▸ **WHAT THE TASK ASKS**: For the string "ambiental", find every matching line in the records and copy it.

▸ **DATA TO USE**:
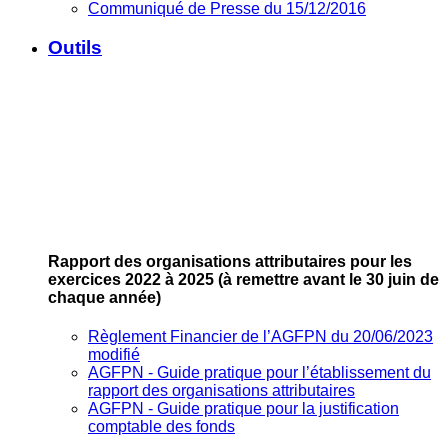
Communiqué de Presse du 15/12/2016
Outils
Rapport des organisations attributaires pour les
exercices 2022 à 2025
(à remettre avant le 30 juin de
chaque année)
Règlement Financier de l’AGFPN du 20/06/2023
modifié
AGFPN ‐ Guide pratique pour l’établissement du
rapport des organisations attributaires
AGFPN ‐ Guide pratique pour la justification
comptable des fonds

---

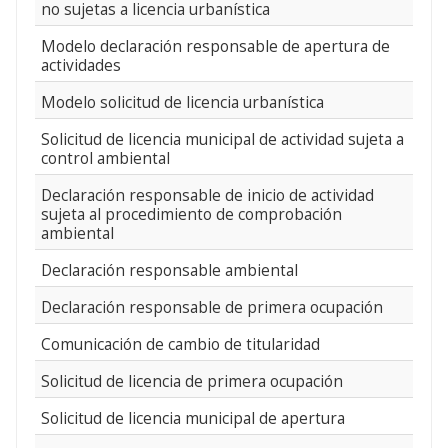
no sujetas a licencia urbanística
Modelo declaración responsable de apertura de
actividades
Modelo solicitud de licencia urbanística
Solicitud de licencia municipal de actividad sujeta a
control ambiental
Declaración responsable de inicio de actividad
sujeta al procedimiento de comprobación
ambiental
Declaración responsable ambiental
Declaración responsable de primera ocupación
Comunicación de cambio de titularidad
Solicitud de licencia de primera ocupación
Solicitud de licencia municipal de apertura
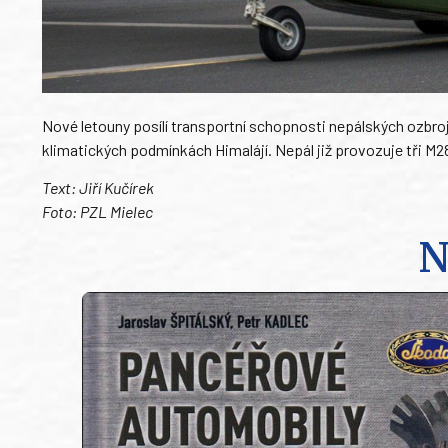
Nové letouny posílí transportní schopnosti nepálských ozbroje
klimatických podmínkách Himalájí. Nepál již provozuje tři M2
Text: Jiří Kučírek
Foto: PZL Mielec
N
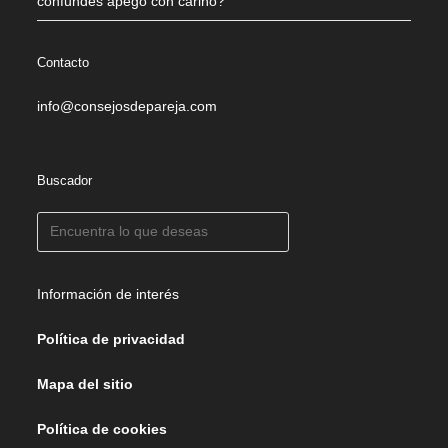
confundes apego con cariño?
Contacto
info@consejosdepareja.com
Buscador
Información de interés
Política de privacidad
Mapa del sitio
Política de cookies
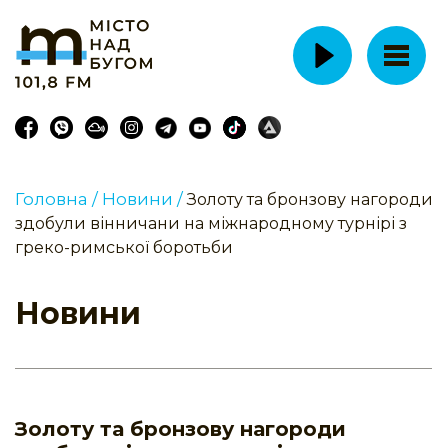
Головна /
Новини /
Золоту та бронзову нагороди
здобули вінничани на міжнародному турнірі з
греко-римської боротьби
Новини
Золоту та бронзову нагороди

---

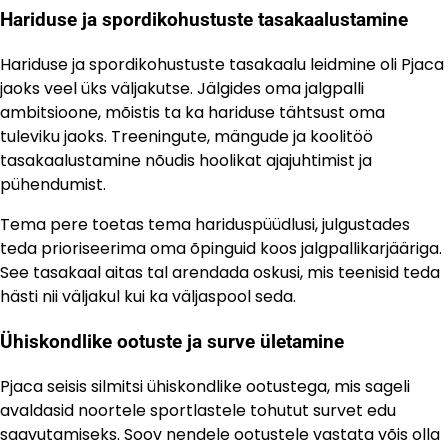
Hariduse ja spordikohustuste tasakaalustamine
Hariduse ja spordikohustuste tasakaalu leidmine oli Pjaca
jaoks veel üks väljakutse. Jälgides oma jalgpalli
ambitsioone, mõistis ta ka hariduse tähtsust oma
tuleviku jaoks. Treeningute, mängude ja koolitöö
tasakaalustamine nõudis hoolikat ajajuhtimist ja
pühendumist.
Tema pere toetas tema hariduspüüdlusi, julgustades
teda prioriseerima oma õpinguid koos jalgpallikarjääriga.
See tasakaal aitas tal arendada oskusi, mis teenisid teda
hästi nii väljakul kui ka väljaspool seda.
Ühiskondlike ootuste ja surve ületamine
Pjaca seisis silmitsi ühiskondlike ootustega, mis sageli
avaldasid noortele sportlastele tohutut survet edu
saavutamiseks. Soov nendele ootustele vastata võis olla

▸ **TASK ANSWER**:
control ambiental
ambiental
Declaración responsable ambiental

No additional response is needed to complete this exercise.